Link to enlarge Masculine head from Palenque Chiapas after Michel Zabé WHO'S WHO IN THE CLASSIC MAYA WORLD
Peter Mathews
 

Classic Maya Names: Calendar Names

In Mesoamerica outside the Maya area, calendar names were often the most commonly recorded component of an individual's name. Quite simply, these names recorded the position within the ritual 260-day calendar on which the individual was born-rather like our naming a baby 'Tuesday'. Rulers like the Mixtec Lord 8 Deer are among the most famous of all Mesoamerican individuals. And his calendar name Yya Nacuaa (Pohl 1994:49), or '8 Deer' as we transcribe it, is better known (and probably was in his own time too) than his personal name, which we translate as 'Jaguar Claw'.

Among the Classic Maya, however, we have very few recorded calendar names. Most of the calendar names that we do have, in fact, tend to be associated with locations on the fringes of the Classic Maya world. For example, there are several calendar names recorded in texts from Palenque and its environs, but all are plausibly associated with the coastal lowlands to the north of the site: the ruler Wak Kimi Janab' Pakal III, Ho' K'an Yitz'in, and Chan Ajaw ?? Itz'at are all named in inscriptions from Palenque itself, and another Chan Ajaw, Chan Ajaw Aj Ux Te' K'u, is named on a panel from the (probable) nearby site of Pomoy. Wak Kimi is the calendar name '6 Kimi', Ho' K'an is '5 K'an', and Chan Ajaw is '4 Ajaw' (it is possible that the two Chan Ajaw names refer to the same individual).

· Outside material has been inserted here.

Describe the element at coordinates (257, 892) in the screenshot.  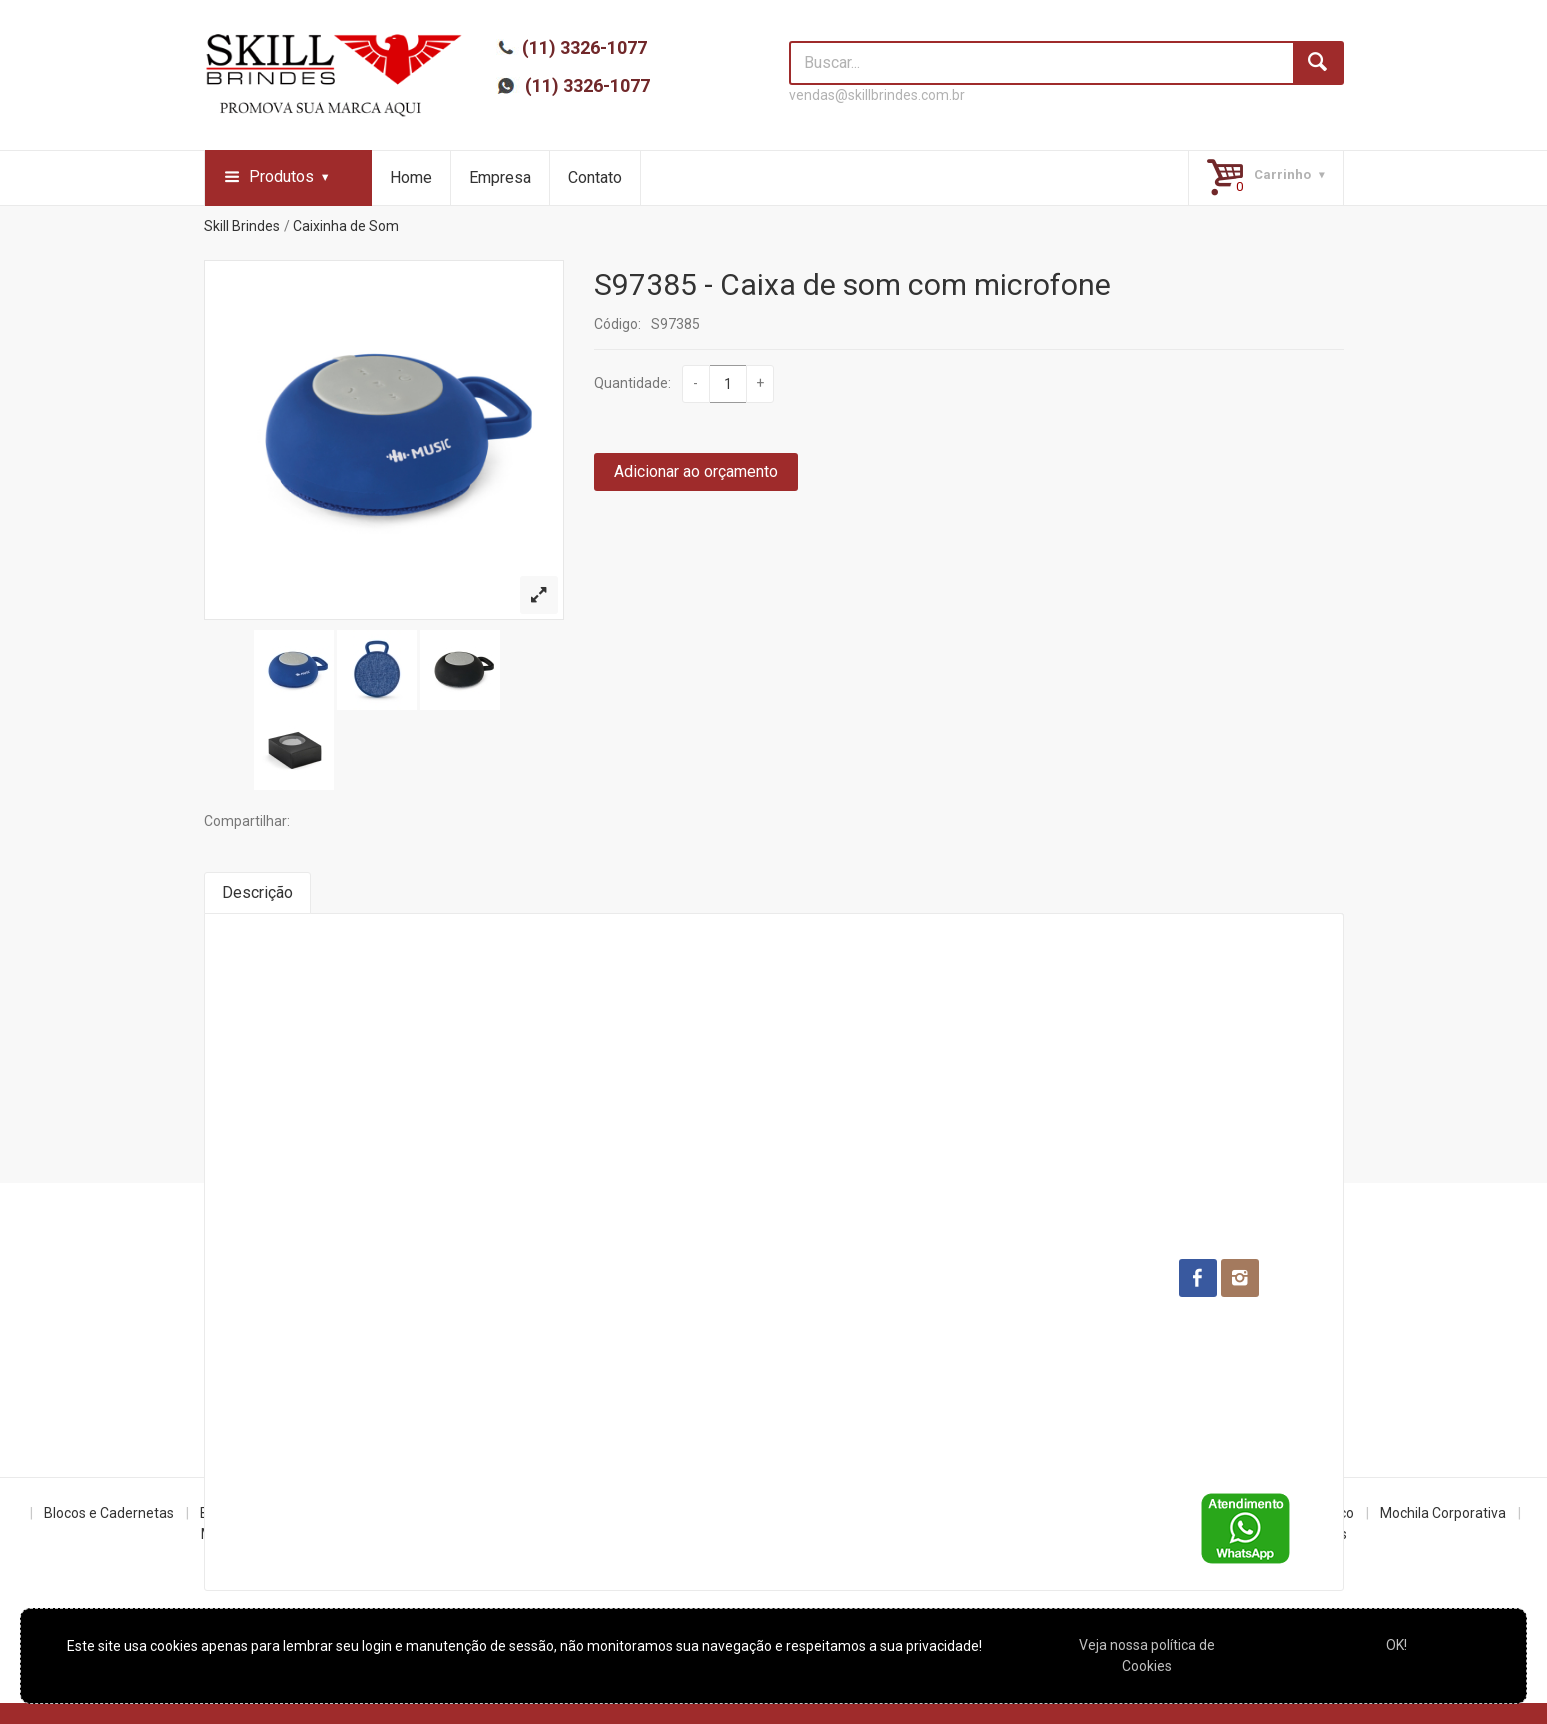 I see `Descrição` at that location.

Other calendar names, such as ones recorded on Ucanal Stela 4, are recorded in square cartouches to highlight their 'foreign-ness'. If the Maya used Calendar names in their daily life, there is very little evidence for it from their inscriptions.

Reference

Pohl, John M. D.
1994 Notebook for the Mixtec Pictographic Writing Workshop at Texas, March 14-19, 1994: Codex Zouche-Nuttall.
Austin: Institute of Latin American Studies, University of Texas at Austin.